Go through the records below and return each line that has "Ариэль" in it.

:::::

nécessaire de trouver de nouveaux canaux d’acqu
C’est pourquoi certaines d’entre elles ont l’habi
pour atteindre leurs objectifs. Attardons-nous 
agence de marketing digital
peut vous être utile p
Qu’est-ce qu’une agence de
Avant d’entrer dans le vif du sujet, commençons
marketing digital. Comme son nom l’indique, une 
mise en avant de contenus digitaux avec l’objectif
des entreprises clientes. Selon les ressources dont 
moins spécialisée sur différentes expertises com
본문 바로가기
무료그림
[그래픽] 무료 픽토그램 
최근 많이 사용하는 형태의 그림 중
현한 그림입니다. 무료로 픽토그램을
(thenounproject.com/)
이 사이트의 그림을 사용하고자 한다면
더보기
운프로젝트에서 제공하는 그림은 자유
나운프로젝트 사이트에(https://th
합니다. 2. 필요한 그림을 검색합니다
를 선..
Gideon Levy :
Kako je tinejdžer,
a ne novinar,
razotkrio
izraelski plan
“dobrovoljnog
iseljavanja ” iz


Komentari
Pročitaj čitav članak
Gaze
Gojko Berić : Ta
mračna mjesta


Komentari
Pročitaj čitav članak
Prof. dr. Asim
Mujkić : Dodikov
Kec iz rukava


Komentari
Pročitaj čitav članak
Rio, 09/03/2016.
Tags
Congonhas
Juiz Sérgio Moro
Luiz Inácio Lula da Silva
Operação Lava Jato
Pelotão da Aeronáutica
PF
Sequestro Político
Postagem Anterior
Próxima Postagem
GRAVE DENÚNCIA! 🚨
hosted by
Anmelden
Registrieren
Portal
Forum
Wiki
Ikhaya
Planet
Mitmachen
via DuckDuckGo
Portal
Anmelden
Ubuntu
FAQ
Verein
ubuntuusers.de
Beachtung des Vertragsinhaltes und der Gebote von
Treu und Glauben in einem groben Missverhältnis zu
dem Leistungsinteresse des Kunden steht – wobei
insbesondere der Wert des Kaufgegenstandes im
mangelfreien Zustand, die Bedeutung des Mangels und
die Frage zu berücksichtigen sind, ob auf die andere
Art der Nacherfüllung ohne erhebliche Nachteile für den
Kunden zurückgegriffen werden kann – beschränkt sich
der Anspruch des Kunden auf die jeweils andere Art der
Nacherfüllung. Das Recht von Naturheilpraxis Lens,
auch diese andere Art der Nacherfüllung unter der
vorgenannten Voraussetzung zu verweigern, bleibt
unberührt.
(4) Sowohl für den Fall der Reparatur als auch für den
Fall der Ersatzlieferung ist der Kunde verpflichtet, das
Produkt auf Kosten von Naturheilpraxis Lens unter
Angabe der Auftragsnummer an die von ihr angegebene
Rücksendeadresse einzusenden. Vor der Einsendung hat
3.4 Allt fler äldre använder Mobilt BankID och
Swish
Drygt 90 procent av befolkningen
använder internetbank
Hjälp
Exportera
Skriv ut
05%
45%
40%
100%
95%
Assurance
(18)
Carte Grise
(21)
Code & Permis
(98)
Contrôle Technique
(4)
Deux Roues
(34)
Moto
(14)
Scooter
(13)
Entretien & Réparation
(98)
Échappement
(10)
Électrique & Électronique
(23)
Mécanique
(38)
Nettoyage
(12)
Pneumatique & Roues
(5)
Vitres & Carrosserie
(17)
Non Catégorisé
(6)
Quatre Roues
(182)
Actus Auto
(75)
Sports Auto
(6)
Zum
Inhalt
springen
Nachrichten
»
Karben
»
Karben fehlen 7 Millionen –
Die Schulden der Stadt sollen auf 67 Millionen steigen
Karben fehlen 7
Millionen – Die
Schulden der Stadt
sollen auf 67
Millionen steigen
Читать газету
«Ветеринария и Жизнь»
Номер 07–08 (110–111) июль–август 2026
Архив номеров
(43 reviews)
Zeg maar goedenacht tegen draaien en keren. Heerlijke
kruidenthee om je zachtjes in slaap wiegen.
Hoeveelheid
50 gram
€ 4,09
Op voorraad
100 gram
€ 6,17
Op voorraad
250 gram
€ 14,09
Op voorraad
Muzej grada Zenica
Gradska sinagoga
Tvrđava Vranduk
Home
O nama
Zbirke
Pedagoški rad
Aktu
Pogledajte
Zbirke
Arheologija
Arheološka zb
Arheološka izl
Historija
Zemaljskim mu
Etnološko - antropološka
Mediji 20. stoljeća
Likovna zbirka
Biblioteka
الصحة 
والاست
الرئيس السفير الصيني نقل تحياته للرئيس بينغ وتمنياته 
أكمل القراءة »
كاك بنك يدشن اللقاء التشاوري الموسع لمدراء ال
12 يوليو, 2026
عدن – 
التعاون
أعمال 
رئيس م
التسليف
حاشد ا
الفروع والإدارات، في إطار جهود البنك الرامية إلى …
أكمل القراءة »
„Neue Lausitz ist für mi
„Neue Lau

:::::

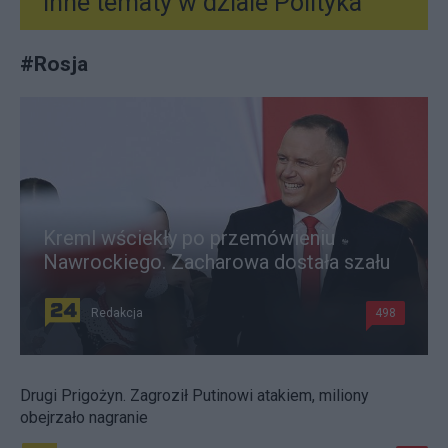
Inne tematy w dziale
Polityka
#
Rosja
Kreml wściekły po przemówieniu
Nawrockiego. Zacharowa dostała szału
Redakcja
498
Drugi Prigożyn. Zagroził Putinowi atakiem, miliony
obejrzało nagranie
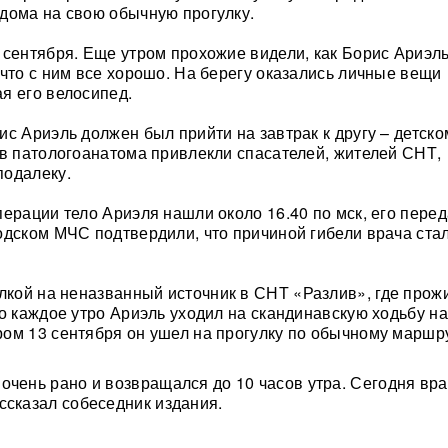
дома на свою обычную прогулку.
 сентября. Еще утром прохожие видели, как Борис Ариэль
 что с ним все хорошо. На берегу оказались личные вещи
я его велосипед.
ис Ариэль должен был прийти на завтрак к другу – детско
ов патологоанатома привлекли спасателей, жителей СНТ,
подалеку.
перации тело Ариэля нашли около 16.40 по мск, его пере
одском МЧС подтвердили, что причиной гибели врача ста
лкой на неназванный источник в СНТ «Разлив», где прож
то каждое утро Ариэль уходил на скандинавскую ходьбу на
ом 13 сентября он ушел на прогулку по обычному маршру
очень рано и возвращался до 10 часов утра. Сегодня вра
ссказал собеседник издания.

:::::

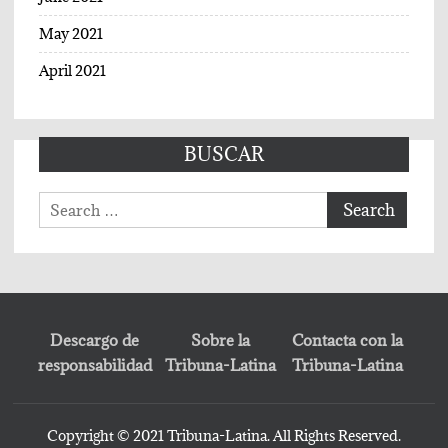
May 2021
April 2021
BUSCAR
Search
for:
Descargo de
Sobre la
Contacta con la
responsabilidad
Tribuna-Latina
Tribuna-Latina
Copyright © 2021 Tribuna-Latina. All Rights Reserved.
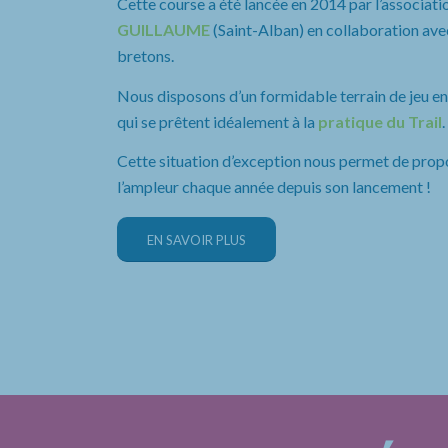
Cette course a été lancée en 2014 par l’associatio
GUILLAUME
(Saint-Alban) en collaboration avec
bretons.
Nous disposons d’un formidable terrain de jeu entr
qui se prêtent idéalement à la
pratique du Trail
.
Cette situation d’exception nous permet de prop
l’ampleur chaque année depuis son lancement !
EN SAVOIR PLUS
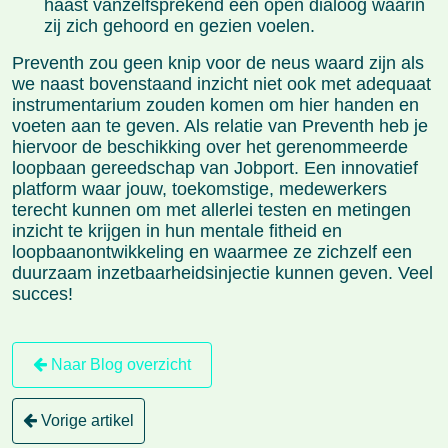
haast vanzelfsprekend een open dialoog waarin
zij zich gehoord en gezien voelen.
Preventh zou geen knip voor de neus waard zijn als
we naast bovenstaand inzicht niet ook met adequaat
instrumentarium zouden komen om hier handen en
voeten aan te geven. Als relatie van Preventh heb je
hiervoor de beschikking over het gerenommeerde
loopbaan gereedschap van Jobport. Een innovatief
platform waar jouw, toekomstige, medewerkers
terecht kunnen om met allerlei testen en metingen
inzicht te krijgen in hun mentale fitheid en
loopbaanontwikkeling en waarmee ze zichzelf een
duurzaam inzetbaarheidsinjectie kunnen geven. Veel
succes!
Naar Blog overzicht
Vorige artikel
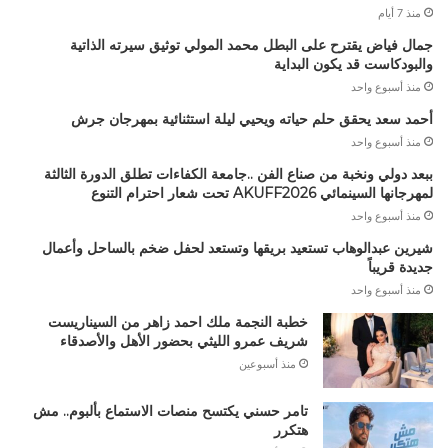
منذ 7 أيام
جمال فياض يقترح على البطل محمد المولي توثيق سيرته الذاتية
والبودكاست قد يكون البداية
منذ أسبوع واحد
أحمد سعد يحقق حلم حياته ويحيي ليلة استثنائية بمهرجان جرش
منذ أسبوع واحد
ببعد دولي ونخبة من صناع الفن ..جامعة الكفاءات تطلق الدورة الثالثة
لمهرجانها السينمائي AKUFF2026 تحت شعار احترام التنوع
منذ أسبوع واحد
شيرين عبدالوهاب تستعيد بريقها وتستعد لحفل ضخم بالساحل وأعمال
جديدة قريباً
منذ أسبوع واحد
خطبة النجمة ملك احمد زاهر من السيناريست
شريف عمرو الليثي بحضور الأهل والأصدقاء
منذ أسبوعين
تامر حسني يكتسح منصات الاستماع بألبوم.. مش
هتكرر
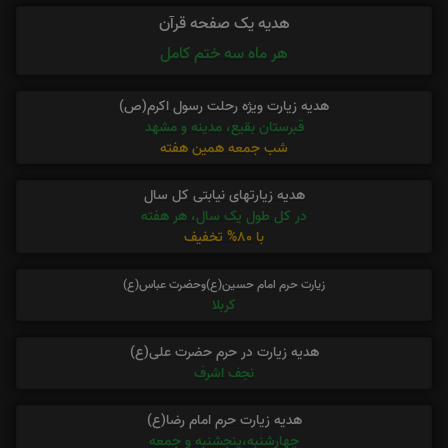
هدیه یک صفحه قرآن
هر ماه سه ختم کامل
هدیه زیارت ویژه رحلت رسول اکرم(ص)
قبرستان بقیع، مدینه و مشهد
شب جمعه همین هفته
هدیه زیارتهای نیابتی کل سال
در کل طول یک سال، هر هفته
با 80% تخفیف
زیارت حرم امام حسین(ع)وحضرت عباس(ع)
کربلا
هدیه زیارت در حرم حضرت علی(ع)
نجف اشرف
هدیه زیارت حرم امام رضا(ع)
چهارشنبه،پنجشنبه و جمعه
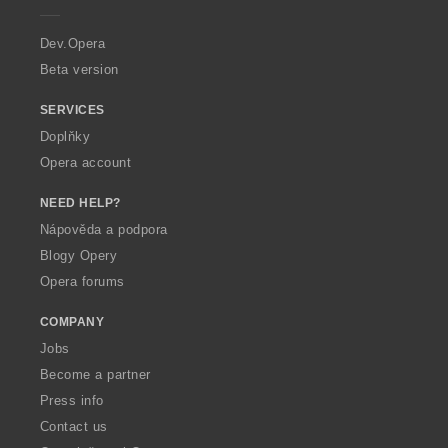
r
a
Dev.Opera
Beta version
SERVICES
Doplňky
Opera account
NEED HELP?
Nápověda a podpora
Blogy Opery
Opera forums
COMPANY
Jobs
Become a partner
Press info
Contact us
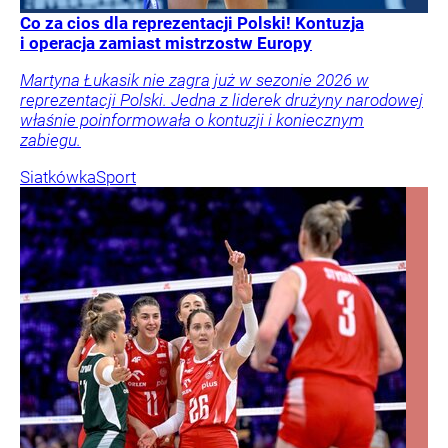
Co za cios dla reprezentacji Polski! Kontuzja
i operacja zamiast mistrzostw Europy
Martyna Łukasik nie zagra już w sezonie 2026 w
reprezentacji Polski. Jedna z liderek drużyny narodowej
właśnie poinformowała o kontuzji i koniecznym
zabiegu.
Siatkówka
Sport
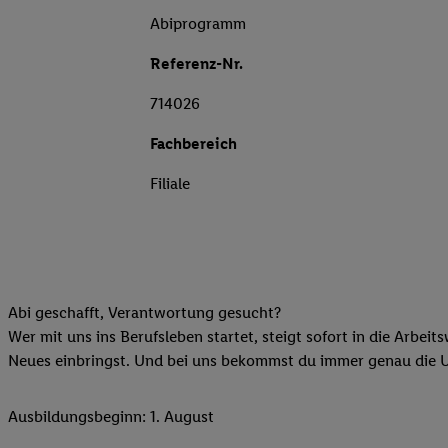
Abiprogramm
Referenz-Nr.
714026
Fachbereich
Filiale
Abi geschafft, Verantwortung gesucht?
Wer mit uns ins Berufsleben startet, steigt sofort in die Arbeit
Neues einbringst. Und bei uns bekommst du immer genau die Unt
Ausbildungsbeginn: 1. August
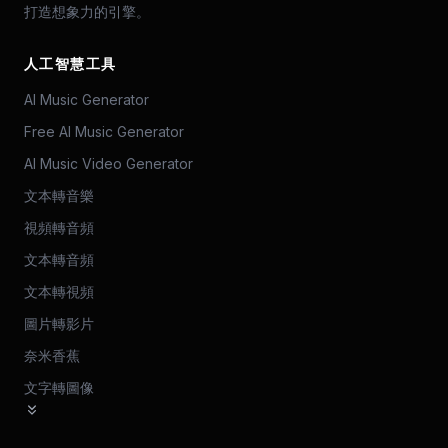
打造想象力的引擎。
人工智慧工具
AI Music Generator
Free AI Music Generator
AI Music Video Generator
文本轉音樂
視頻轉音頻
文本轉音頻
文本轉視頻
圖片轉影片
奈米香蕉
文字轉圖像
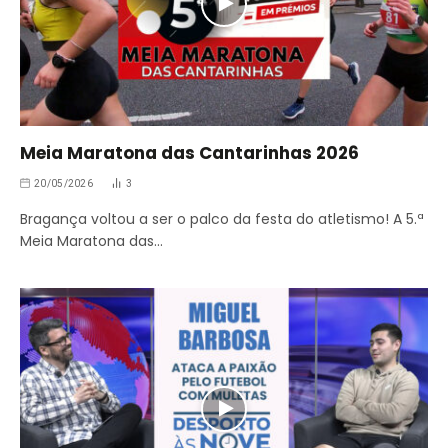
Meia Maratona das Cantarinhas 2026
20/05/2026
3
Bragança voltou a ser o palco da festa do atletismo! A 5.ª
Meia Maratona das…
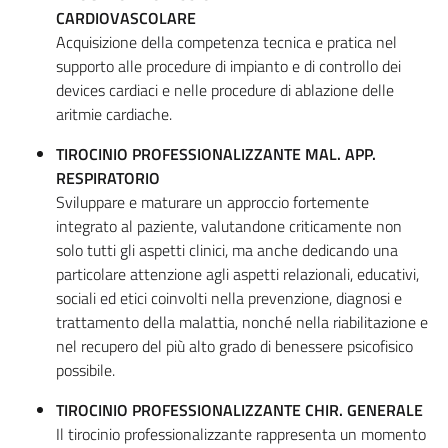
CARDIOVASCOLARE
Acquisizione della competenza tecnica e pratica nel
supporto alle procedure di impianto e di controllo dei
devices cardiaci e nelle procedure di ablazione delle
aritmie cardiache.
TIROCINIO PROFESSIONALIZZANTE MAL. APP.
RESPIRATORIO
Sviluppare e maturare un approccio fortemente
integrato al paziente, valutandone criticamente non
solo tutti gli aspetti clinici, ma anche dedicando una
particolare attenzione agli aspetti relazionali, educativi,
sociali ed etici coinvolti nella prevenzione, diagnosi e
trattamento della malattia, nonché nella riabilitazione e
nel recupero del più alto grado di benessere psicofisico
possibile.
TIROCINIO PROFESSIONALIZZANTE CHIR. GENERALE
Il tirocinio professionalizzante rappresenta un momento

:::::

# Expected answer:
 сентября. Еще утром прохожие видели, как Борис Ариэль
ис Ариэль должен был прийти на завтрак к другу – детско
то каждое утро Ариэль уходил на скандинавскую ходьбу на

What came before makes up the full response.